Function that aggregates WPS over sites in BED file according to the method described by Snyder et al (2016).

Parameters:
  • input_file (str or pysam.AlignmentFile) – BAM, CRAM, or tabix file containing paired-end fragment reads or its path. AlignmentFile must be opened in read mode.

  • site_bed (str or pathlike) – BED file containing sites to perform WPS on. The intervals in this BED file should be sorted, first by contig then start. The intervals over which WPS is calculated by finding the midpoint of these sites and creating a window of window_size length centered on that midpoint.

  • chrom_sizes (str or pathlike, optional) – Tab separated file containing names and sizes of chromosomes in input_file. Required if input_file is tabix-indexed.

  • output_file (string, optional)

  • window_size (int, optional) – Size of window to calculate WPS. Default is k = 120, equivalent to L-WPS.

  • interval_size (int, optional) – Size of intervals to calculate WPS over. A mid-point is calculated for each interval in the BED file, and an interval of the specified size is used. This is helpful especially when calculating a window around a genomic feature like transcription start sites. Default is 5000.

  • min_length (int, optional) – Specifies lowest fragment length included in calculation. Default is 120, equivalent to long fraction.

  • max_length (int, optional) – Specifies highest fragment length included in calculation. Default is 120, equivalent to long fraction.

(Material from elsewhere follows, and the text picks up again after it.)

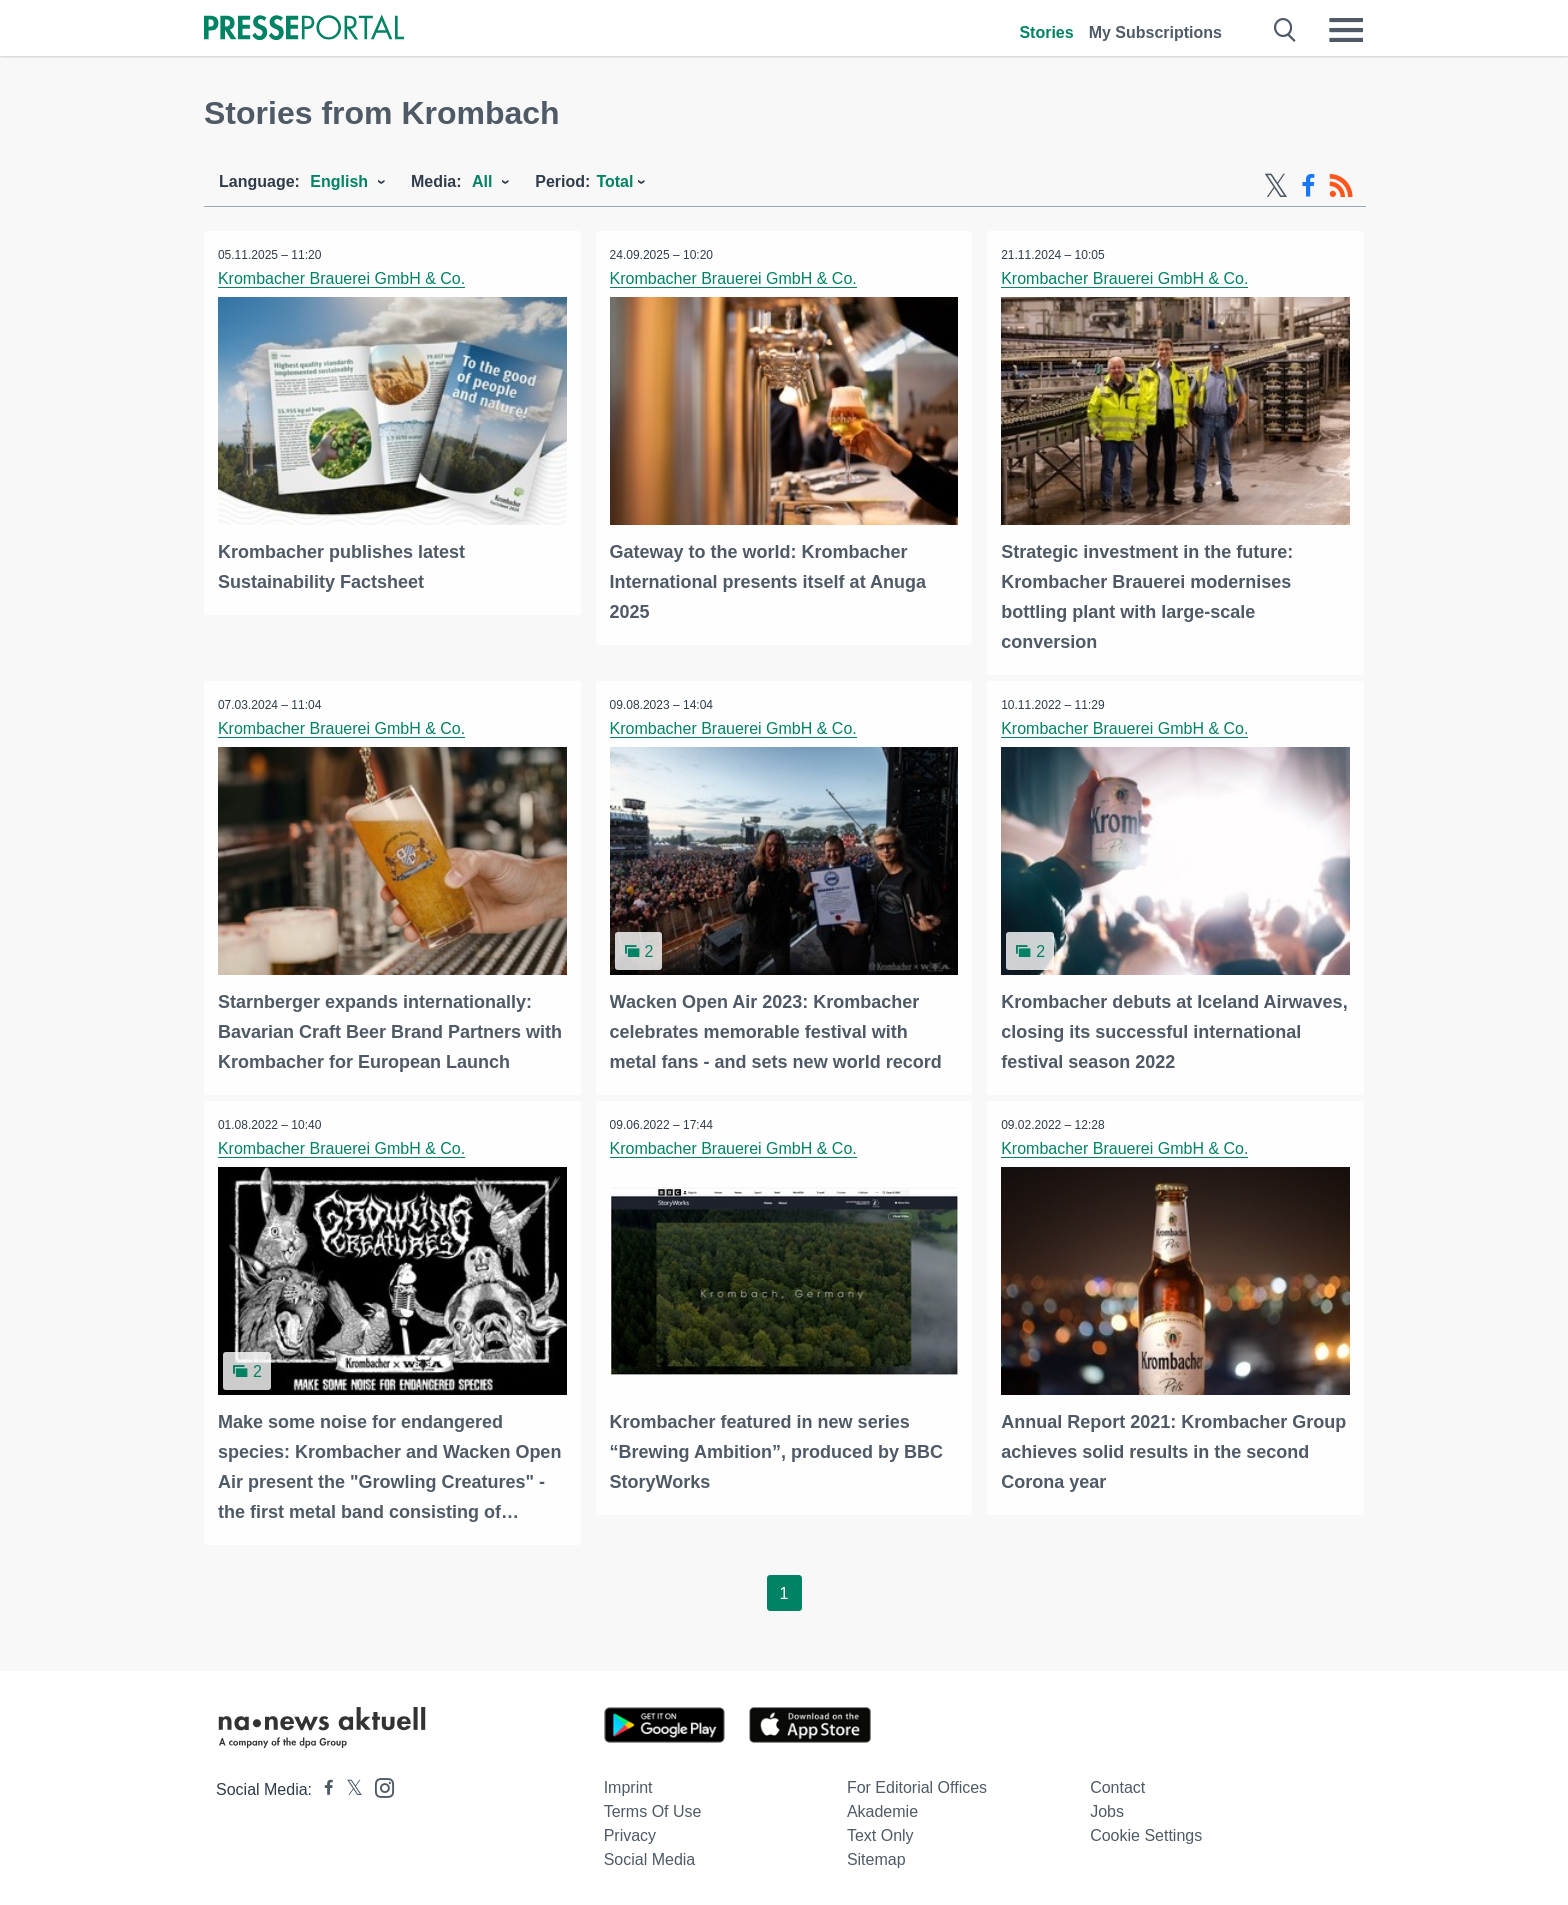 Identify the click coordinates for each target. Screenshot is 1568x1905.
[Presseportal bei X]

  • quality_threshold (int, optional)

  • workers (int, optional)

  • verbose (bool, optional)

  • fraction_low (int, optional) – Deprecated alias for min_length

  • fraction_high (int, optional) – Deprecated alias for max_length

Returns:

output_file – location results are stored.

Return type:

str

finaletoolkit.frag.adjust_wps(input_file: str, interval_file: str, output_file: str, chrom_sizes: str, interval_size: int = 5000, median_window_size: int = 1000, savgol_window_size: int = 21, savgol_poly_deg: int = 2, savgol: bool = True, mean: bool = False, subtract_edges: bool = False, edge_size: int = 500, workers: int = 1, verbose: Union(bool, int) = False)#

Adjusts raw WPS data in a BigWig by applying a median filter and Savitsky-Golay filter (Savitsky and Golay, 1964).

Parameters:
  • input_file (str) – Path string to a BigWig containing raw WPS data.

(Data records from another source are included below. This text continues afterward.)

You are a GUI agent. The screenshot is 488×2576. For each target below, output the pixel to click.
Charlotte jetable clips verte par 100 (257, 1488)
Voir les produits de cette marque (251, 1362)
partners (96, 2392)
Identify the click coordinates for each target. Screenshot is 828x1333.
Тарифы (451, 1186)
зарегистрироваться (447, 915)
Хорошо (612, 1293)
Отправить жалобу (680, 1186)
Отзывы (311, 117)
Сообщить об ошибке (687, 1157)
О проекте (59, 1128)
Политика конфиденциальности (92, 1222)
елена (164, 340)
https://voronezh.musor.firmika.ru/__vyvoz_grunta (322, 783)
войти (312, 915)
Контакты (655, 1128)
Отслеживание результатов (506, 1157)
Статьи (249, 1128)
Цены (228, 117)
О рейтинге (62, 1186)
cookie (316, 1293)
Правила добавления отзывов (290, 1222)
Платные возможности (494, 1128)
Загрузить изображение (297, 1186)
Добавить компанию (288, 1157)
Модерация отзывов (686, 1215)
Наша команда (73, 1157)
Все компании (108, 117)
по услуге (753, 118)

  • interval_file (str) – BED format file containing intervals over which WPS was calculated on.

  • output_file (str) – BigWig file to write adjusted WPS to.

  • chrom_sizes (str) – The chrom.sizes file for the reference genome (e.g. HG38) that WGS was aligned to. A tab delimited file where column 1 contains the name of chromosomes and column 2 contains chromosome length.

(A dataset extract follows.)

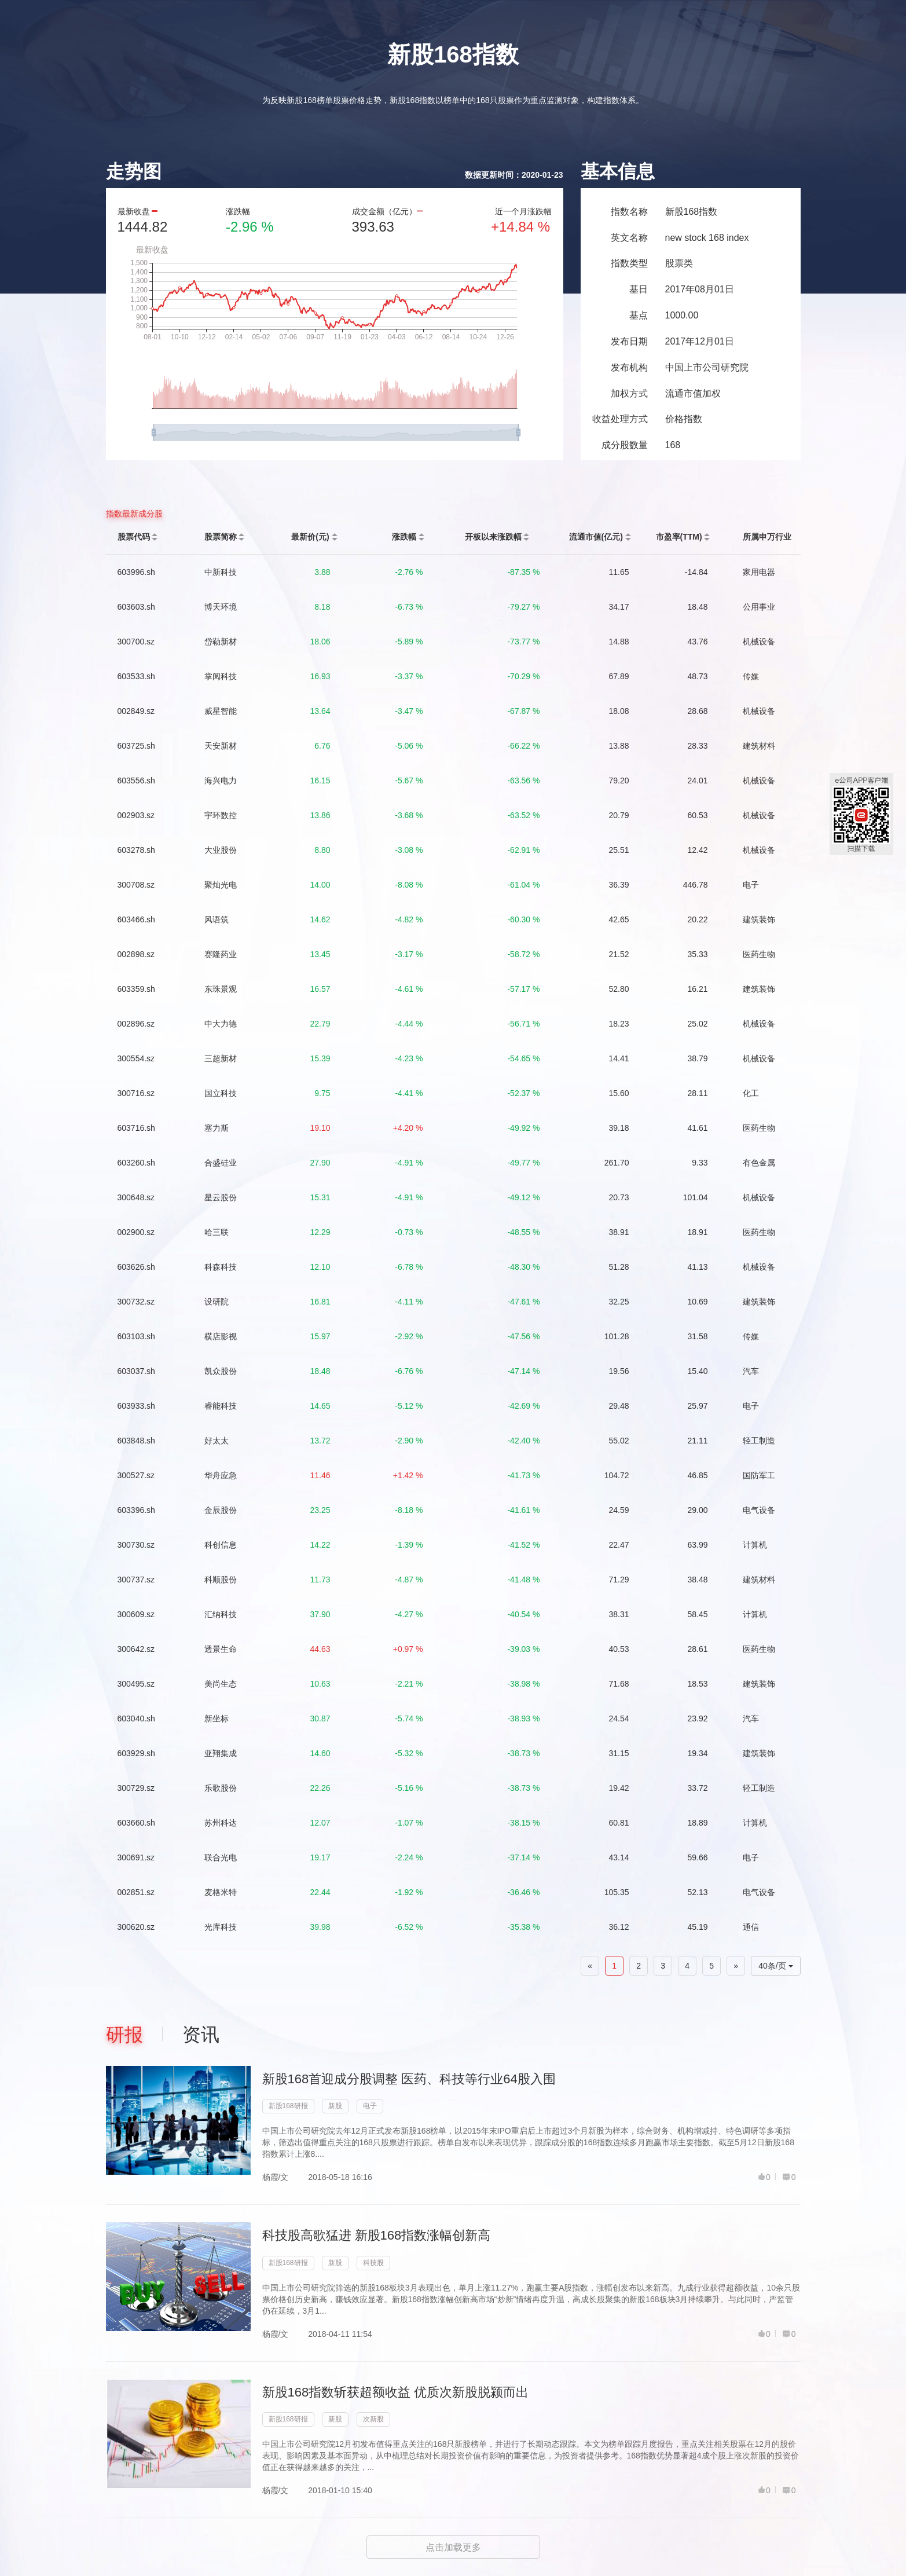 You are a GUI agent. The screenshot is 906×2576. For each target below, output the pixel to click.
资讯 (200, 2034)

  • median_window_size (int, optional) – Size of median filter window. Default is 1000.

  • savgol_window_size (int, optional) – Size of Savitsky Golay filter window. Default is 21.

  • savgol_poly_deg (int, optional) – Degree polynomial for Savitsky Golay filter. Default is 2.

  • savgol (bool, optional) – Set to true to perform Savitsky-Golay filtering.

  • mean (bool, optional) – If true, a mean filter is used instead of median. Default is False.

  • subtract_edges (bool, optional) – If true, take the median of the first and last 500 bases in a window and subtract from the whole interval. Default is False.

  • edge_size (int, optional) – size of the edge subtracted from ends of window. Default is 500.

  • workers (int, optional) – Number of processes to use. Default is 1.

  • verbose (bool or int, optional) – Default is False.